In 2020-21, he played his senior year at Bucknell, and shot 49.5% from the field, 38.5% from three point range, and 85.1% from the free throw line. Meeks led the NCAA in scoring with 25.3 points per game in his six games during the shortened COVID-19 season, and also averaged 6.8 rebounds per game. He was named Third Team All-Patriot League for the second straight year, and First Team All-Patriot Tournament, and National Association of Basketball Coaches (NABC) First Team All-Region.

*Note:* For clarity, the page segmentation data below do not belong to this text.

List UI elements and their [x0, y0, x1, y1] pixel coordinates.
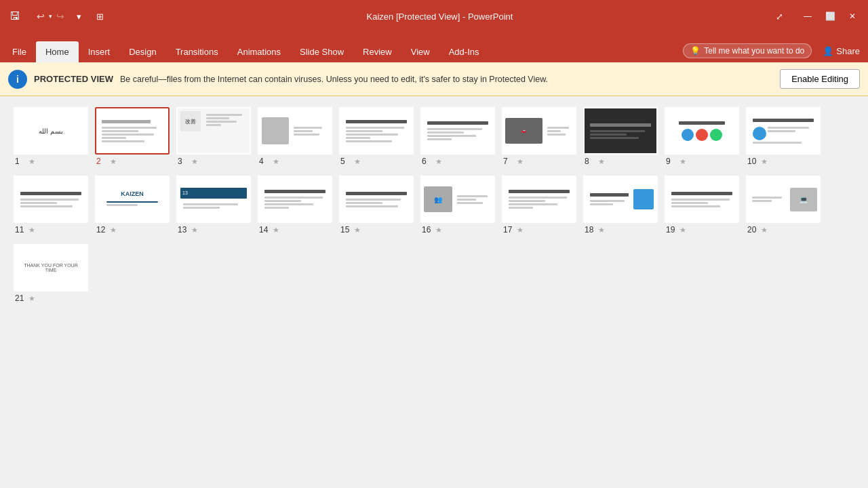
- minimize-button[interactable]: —: [797, 9, 818, 24]
- slide-meta-21: 21 ★: [14, 293, 35, 303]
- slide-item-15[interactable]: 15 ★: [339, 176, 414, 235]
- slide-item-21[interactable]: THANK YOU FOR YOURTIME 21 ★: [14, 244, 88, 303]
- slide-thumb-9: [665, 107, 739, 155]
- slide-item-12[interactable]: KAIZEN 12 ★: [95, 176, 170, 235]
- tab-transitions[interactable]: Transitions: [166, 41, 228, 62]
- slide-thumb-13: 13: [176, 176, 251, 223]
- slide-item-5[interactable]: 5 ★: [339, 107, 414, 166]
- title-bar-right: ⤢ — ⬜ ✕: [770, 9, 863, 24]
- slide-item-14[interactable]: 14 ★: [258, 176, 332, 235]
- undo-dropdown[interactable]: ▾: [49, 13, 52, 20]
- share-button[interactable]: 👤 Share: [817, 44, 865, 58]
- slide-thumb-4: [258, 107, 332, 155]
- tell-me-box[interactable]: 💡 Tell me what you want to do: [683, 43, 812, 58]
- slide-meta-13: 13 ★: [176, 225, 198, 235]
- share-label: Share: [836, 46, 860, 56]
- slide-thumb-18: [583, 176, 658, 223]
- slide-thumb-10: [746, 107, 821, 155]
- tab-file[interactable]: File: [3, 41, 36, 62]
- slide-meta-18: 18 ★: [583, 225, 605, 235]
- slide-meta-9: 9 ★: [665, 157, 686, 166]
- person-icon: 👤: [823, 46, 833, 56]
- slide-item-17[interactable]: 17 ★: [502, 176, 576, 235]
- slide-meta-10: 10 ★: [746, 157, 768, 166]
- slide-meta-1: 1 ★: [14, 157, 35, 166]
- slide-item-11[interactable]: 11 ★: [14, 176, 88, 235]
- slide-thumb-17: [502, 176, 576, 223]
- slide-meta-15: 15 ★: [339, 225, 361, 235]
- slide-area: بسم الله 1 ★: [0, 96, 868, 488]
- ribbon-tabs: File Home Insert Design Transitions Anim…: [0, 33, 868, 62]
- slide-thumb-7: 🚗: [502, 107, 576, 155]
- slide-meta-11: 11 ★: [14, 225, 35, 235]
- close-button[interactable]: ✕: [842, 9, 863, 24]
- slide-thumb-19: [665, 176, 739, 223]
- enable-editing-button[interactable]: Enable Editing: [780, 69, 860, 89]
- slide-item-20[interactable]: 💻 20 ★: [746, 176, 821, 235]
- tab-view[interactable]: View: [401, 41, 439, 62]
- slide-thumb-11: [14, 176, 88, 223]
- slide-item-9[interactable]: 9 ★: [665, 107, 739, 166]
- slide-item-2[interactable]: 2 ★: [95, 107, 170, 166]
- slide-thumb-2: [95, 107, 170, 155]
- slide-meta-12: 12 ★: [95, 225, 117, 235]
- slide-thumb-5: [339, 107, 414, 155]
- slide-item-1[interactable]: بسم الله 1 ★: [14, 107, 88, 166]
- tab-home[interactable]: Home: [36, 41, 79, 62]
- slide-meta-19: 19 ★: [665, 225, 686, 235]
- slide-thumb-6: [420, 107, 495, 155]
- tab-addins[interactable]: Add-Ins: [439, 41, 489, 62]
- slide-item-8[interactable]: 8 ★: [583, 107, 658, 166]
- slide-item-13[interactable]: 13 13 ★: [176, 176, 251, 235]
- quick-access-dropdown[interactable]: ▾: [71, 9, 87, 24]
- slide-grid: بسم الله 1 ★: [14, 107, 854, 303]
- tab-design[interactable]: Design: [119, 41, 165, 62]
- slide-item-7[interactable]: 🚗 7 ★: [502, 107, 576, 166]
- slide-item-19[interactable]: 19 ★: [665, 176, 739, 235]
- title-bar: 🖫 ↩ ▾ ↪ ▾ ⊞ Kaizen [Protected View] - Po…: [0, 0, 868, 33]
- slide-meta-6: 6 ★: [420, 157, 442, 166]
- slide-meta-8: 8 ★: [583, 157, 605, 166]
- tab-animations[interactable]: Animations: [228, 41, 290, 62]
- slide-item-18[interactable]: 18 ★: [583, 176, 658, 235]
- ribbon-extra: 💡 Tell me what you want to do 👤 Share: [683, 43, 865, 62]
- slide-meta-14: 14 ★: [258, 225, 279, 235]
- slide-meta-5: 5 ★: [339, 157, 361, 166]
- title-text: Kaizen [Protected View] - PowerPoint: [367, 12, 513, 22]
- slide-item-10[interactable]: 10 ★: [746, 107, 821, 166]
- restore-button[interactable]: ⬜: [818, 9, 842, 24]
- slide-thumb-12: KAIZEN: [95, 176, 170, 223]
- slide-meta-17: 17 ★: [502, 225, 524, 235]
- slide-thumb-15: [339, 176, 414, 223]
- slide-meta-2: 2 ★: [95, 157, 117, 166]
- presentation-view-button[interactable]: ⊞: [91, 9, 109, 24]
- save-button[interactable]: 🖫: [5, 9, 24, 24]
- slide-meta-7: 7 ★: [502, 157, 524, 166]
- slide-meta-16: 16 ★: [420, 225, 442, 235]
- protected-view-bar: i PROTECTED VIEW Be careful—files from t…: [0, 62, 868, 96]
- tab-insert[interactable]: Insert: [79, 41, 120, 62]
- window-controls: — ⬜ ✕: [797, 9, 863, 24]
- tab-slideshow[interactable]: Slide Show: [290, 41, 353, 62]
- undo-button[interactable]: ↩: [34, 9, 47, 23]
- slide-item-16[interactable]: 👥 16 ★: [420, 176, 495, 235]
- slide-meta-4: 4 ★: [258, 157, 279, 166]
- slide-thumb-14: [258, 176, 332, 223]
- redo-button[interactable]: ↪: [54, 9, 67, 23]
- lightbulb-icon: 💡: [690, 46, 701, 56]
- slide-thumb-8: [583, 107, 658, 155]
- slide-item-4[interactable]: 4 ★: [258, 107, 332, 166]
- slide-thumb-16: 👥: [420, 176, 495, 223]
- slide-meta-3: 3 ★: [176, 157, 198, 166]
- slide-item-3[interactable]: 改善 3 ★: [176, 107, 251, 166]
- tell-me-text: Tell me what you want to do: [704, 46, 804, 56]
- info-letter: i: [16, 74, 19, 85]
- slide-item-6[interactable]: 6 ★: [420, 107, 495, 166]
- slide-meta-20: 20 ★: [746, 225, 768, 235]
- window-title: Kaizen [Protected View] - PowerPoint: [109, 12, 770, 22]
- tab-review[interactable]: Review: [353, 41, 401, 62]
- slide-thumb-3: 改善: [176, 107, 251, 155]
- restore-help-button[interactable]: ⤢: [770, 9, 789, 24]
- slide-thumb-21: THANK YOU FOR YOURTIME: [14, 244, 88, 291]
- slide-thumb-1: بسم الله: [14, 107, 88, 155]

===College of Charleston===
Meeks then attended the College of Charleston, studying for a masters in Communication. Playing for the Charleston Cougars basketball team in the Coastal Athletic Association (CAA), in 2021-22, he shot 46.8% from the field, and 79.3% from the free throw line. He averaged 14.1 points and 4.7 rebounds per game. He was named Second Team All-CAA, All-CAA Tournament, and NABC First Team All-Region.

==G-league==
On Oct 22, 2022, the South Bay Lakers selected Meeks with Pick 17 of the second round in the 2022 NBA G League draft. On November 1, 2022, the team placed him on waivers.

==International leagues==
===Kouvot===
In 2022–23, Meeks played for Kouvot in the Finnish Korisliiga. He shot 49.2% from the field, and 89.8% (10th in the league) from the free throw line. He averaged 18.3 points (6th in the league) and 6.0 rebounds per game.

===Donar Groningen===
In 2023-24 he played for Donar Groningen in the Netherlands. Meeks played primarily in the BNXT League, where he shot 54.4% from the floor and 43.0% from three point range (11th in the league), and averaged 18.1 points (2nd) and 6.3 rebounds per game.

===Santeros de Aguada===
That year Meeks also played for Santeros de Aguada of the Baloncesto Superior Nacional in Puerto Rico. He shot 55.5% from the floor and 46.6% from three point range, while averaging 22.5 points (2nd in the league) and 5.9 rebounds per game.

===Bnei Herzliya===
Beginning in 2024, Meeks has played for Bnei Herzliya Basket in the Israeli Basketball Premier League.

===Galatasaray===
On July 28, 2025, he signed with Galatasaray MCT Technic of the Turkish Basketbol Süper Ligi (BSL).

===Denizli Basket===
On August 28, 2026, he signed with Yukatel Denizli Basket of the Basketbol Süper Ligi (BSL).